_Available records_
[Start of Attachment]

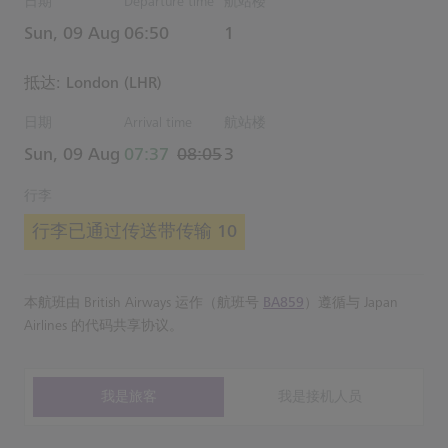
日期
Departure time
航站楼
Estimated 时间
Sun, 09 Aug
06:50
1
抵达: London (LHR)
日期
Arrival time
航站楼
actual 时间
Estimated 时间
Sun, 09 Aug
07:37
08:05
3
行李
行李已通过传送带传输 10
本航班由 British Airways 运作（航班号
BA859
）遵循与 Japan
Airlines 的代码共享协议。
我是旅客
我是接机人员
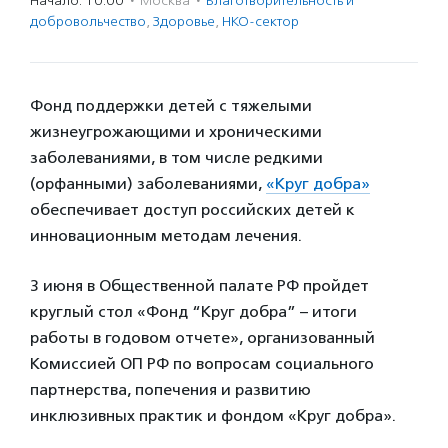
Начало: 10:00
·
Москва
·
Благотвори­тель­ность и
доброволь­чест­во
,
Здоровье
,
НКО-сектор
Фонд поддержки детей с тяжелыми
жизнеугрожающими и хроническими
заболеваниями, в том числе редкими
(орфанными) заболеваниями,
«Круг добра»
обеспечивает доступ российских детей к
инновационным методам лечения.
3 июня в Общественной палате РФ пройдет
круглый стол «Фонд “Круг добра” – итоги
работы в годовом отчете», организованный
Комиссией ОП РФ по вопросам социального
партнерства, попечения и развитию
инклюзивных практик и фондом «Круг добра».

[End of Attachment]

_Required work_
Only the lines containing the word "заболеваниями" should be returned from the data above.

_Answer to this problem_
заболеваниями, в том числе редкими
(орфанными) заболеваниями,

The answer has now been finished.